- PROBLEM REQUIREMENTS:
Lines with "đồng": please show every one of them from the listing below.

- EXERCISE DATA:
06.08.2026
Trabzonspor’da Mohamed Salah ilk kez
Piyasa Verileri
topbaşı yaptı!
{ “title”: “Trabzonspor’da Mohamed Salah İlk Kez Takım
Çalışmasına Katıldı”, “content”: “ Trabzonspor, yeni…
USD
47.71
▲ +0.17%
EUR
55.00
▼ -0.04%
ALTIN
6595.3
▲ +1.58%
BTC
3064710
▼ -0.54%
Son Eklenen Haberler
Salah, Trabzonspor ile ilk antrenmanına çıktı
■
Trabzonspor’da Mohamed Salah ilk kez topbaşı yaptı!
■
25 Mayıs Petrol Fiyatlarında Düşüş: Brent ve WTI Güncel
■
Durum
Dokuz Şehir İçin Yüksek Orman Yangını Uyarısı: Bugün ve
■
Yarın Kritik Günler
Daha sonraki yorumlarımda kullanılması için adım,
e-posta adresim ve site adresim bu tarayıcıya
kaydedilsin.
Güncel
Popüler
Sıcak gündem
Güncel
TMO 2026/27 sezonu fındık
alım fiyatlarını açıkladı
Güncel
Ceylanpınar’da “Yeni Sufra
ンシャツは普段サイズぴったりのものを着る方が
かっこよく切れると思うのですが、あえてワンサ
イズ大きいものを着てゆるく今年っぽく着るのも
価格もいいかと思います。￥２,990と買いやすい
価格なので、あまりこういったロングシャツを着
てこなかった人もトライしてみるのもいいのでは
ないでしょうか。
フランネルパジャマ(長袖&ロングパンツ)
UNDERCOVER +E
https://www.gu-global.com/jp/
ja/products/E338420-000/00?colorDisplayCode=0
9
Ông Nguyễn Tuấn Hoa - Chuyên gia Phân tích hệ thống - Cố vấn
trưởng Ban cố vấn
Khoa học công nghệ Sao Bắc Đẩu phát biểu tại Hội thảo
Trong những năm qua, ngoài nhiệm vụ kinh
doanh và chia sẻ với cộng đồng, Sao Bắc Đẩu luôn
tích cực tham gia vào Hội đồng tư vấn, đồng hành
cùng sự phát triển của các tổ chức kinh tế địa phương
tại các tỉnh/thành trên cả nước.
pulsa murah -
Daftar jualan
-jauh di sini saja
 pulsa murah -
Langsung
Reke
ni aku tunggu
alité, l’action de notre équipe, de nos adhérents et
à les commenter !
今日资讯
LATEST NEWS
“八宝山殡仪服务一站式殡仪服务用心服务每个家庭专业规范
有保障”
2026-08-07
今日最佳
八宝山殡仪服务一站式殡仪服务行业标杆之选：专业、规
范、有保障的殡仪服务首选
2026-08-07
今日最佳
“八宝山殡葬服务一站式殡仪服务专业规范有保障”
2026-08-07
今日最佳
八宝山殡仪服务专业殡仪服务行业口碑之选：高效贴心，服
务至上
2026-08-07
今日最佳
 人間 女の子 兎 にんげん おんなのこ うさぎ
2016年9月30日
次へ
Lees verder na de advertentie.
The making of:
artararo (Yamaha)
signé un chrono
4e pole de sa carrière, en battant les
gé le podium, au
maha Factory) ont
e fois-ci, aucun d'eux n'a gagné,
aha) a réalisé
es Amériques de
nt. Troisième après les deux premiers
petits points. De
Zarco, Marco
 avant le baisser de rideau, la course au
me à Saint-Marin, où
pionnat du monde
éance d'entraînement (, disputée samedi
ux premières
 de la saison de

...

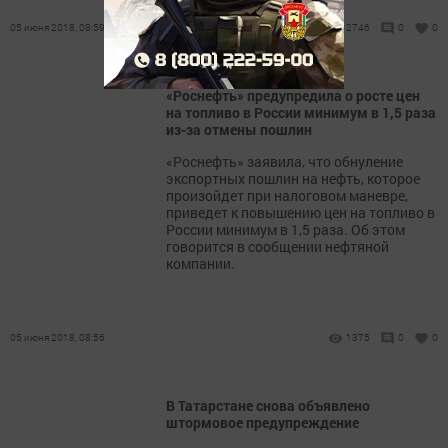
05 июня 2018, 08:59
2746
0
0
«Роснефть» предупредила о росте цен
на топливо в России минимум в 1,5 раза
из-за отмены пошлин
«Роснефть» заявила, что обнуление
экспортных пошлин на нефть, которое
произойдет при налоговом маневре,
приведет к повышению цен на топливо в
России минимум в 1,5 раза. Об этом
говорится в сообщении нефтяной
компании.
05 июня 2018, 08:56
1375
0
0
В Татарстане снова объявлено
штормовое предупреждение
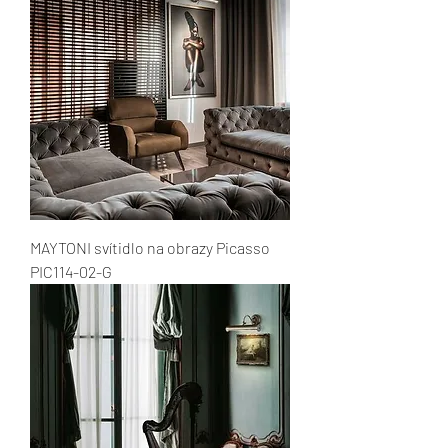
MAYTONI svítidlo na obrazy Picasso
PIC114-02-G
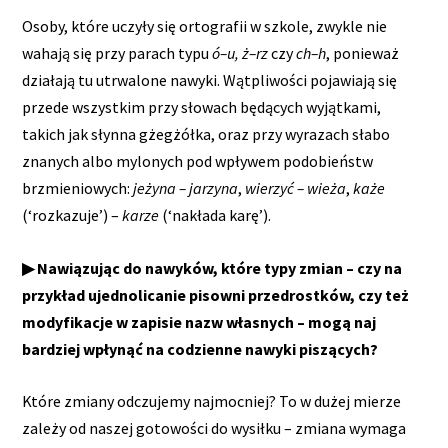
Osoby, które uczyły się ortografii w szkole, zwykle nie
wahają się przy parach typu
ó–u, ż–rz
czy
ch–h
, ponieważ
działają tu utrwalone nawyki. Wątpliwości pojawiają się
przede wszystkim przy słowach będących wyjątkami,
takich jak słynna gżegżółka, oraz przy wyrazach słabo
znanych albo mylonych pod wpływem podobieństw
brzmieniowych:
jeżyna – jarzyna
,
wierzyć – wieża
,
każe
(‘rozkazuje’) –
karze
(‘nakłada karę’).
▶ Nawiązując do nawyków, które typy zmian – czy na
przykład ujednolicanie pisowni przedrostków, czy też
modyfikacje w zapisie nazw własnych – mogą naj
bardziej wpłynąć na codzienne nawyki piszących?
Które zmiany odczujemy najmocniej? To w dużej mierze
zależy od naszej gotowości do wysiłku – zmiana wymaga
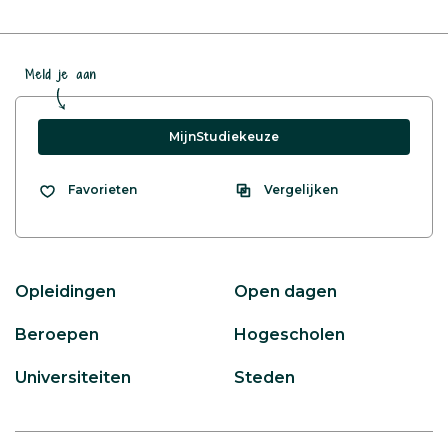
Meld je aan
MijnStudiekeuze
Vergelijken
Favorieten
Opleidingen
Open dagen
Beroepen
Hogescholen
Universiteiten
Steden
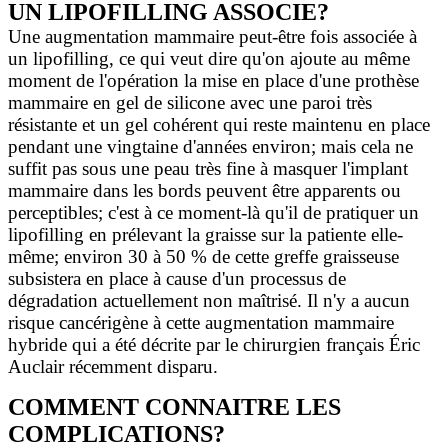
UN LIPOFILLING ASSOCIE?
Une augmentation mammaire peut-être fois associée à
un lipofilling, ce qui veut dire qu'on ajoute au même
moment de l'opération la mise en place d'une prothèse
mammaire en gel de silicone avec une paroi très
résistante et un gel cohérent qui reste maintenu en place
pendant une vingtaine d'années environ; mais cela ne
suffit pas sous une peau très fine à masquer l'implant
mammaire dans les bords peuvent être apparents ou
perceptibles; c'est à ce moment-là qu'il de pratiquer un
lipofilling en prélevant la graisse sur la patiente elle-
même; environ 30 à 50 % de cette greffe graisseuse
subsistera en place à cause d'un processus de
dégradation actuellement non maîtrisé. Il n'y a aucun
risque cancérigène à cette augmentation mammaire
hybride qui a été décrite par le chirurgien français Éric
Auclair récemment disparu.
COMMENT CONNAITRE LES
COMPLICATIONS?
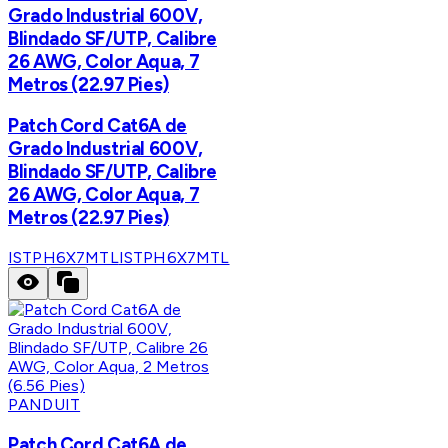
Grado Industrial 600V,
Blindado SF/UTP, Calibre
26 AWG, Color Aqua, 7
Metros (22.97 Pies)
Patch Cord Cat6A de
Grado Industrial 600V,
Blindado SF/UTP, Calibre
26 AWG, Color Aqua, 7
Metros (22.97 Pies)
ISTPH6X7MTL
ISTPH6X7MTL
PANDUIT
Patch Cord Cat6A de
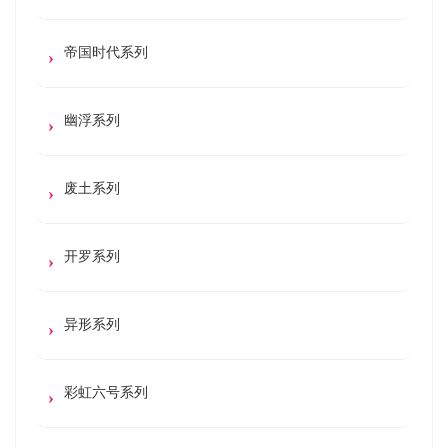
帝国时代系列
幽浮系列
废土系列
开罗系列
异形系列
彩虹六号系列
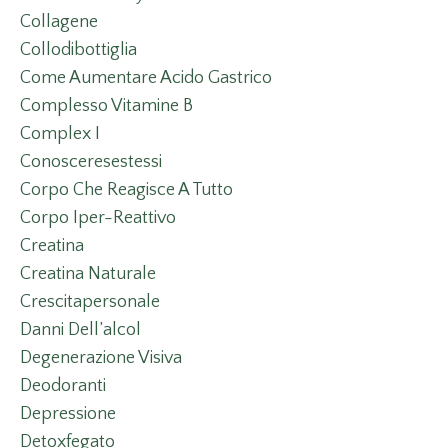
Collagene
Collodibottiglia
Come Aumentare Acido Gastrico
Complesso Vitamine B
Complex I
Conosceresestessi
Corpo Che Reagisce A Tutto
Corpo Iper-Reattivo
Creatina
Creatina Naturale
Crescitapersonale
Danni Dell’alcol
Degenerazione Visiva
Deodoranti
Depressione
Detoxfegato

- EXERCISE RESULT:
doanh và chia sẻ với cộng đồng, Sao Bắc Đẩu luôn
tích cực tham gia vào Hội đồng tư vấn, đồng hành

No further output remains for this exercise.